HP possesses several biological and medicinal qualities, such as neuroprotective, anti-inflammatory, anti-allergic, antimicrobial, antiviral, and antioxidant activities [120]. HP can be utilized as a lead chemical or as a cheap anti-inflammatory drug, particularly for people who are allergic to the commonly used non-steroidal anti-inflammatory drugs. With Diosmin, HP exhibits a notable protective effect against inflammatory illnesses in vitro and in vivo, potentially via a mechanism involving antioxidant free radical scavenger activity and/or suppression of eicosanoid production [121]. Cytokines like IL-1β (Interleukin-1β) and inflammatory mediators like TNF-α, Nicotinamide Adenine Dinucleotide Phosphate (NADPH) oxidase, Inducible Nitric Oxide Synthase (iNOS), and Nitric Oxide (NO) were all reduced when HP administered. HP treatment reduces the adverse effects of long-term exposure to chlorpyrifos on hepato-renal damage by inhibiting inflammatory factors such as NF-κB, IL-1β, TNF-α, and iNOS. It is a promising natural substance for treating and preventing OP because it has shown strong osteoprotective properties [96]. Its advantages come from the capacity to control bone metabolism, reduce inflammation, and combat oxidative stress, which are all important aspects of bone health. Therefore, HP is studied more in terms of bone health and repair. This review aims to summarize the protective benefits of HP on bone as demonstrated by the currently available research. HP may also improve bone health through particular mechanisms, which will be covered in the current review.
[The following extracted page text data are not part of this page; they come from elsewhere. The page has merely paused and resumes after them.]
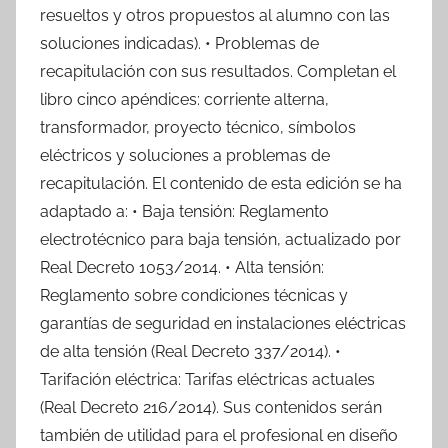
resueltos y otros propuestos al alumno con las
soluciones indicadas). • Problemas de
recapitulación con sus resultados. Completan el
libro cinco apéndices: corriente alterna,
transformador, proyecto técnico, símbolos
eléctricos y soluciones a problemas de
recapitulación. El contenido de esta edición se ha
adaptado a: • Baja tensión: Reglamento
electrotécnico para baja tensión, actualizado por
Real Decreto 1053/2014. • Alta tensión:
Reglamento sobre condiciones técnicas y
garantías de seguridad en instalaciones eléctricas
de alta tensión (Real Decreto 337/2014). •
Tarifación eléctrica: Tarifas eléctricas actuales
(Real Decreto 216/2014). Sus contenidos serán
también de utilidad para el profesional en diseño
Molecular mechanisms of HP in OP prevention

A growing amount of data indicates that HP, through various mechanisms, increases bone density. It is essential in improving skeletal disorders and boosting bone health in general, including OP. These processes reduce oxidative stress and inflammatory responses, promoting OB development and OC differentiation. The mechanism of action of HP for the treatment of OP is given in fig. 6.
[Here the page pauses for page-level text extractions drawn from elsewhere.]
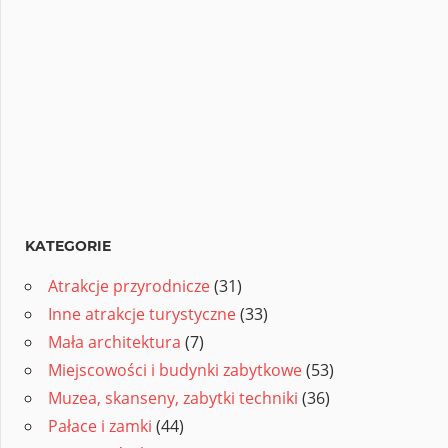
KATEGORIE
Atrakcje przyrodnicze
(31)
Inne atrakcje turystyczne
(33)
Mała architektura
(7)
Miejscowości i budynki zabytkowe
(53)
Muzea, skanseny, zabytki techniki
(36)
Pałace i zamki
(44)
HP activates the Wnt/β-catenin signaling pathway, enhances the estrogen signaling pathway, inhibits RANKL to reduce bone resorption, and suppresses Macrophage-Colony Stimulating Factor (M-CSF) to decrease OC differentiation.

Fig. 6: Therapeutic mechanism of HP in combating OP
Source: BioRender.com

MSC-Mesenchymal Stem Cells, HSC-Hematopoietic Stem Cells, ER-Estrogen Receptor, Wnt/β-Wingless related integration site, RANK-Receptor Activator of Nuclear factor Kappa, RANKL-Receptor Activator of Nuclear factor Kappa-B Ligand.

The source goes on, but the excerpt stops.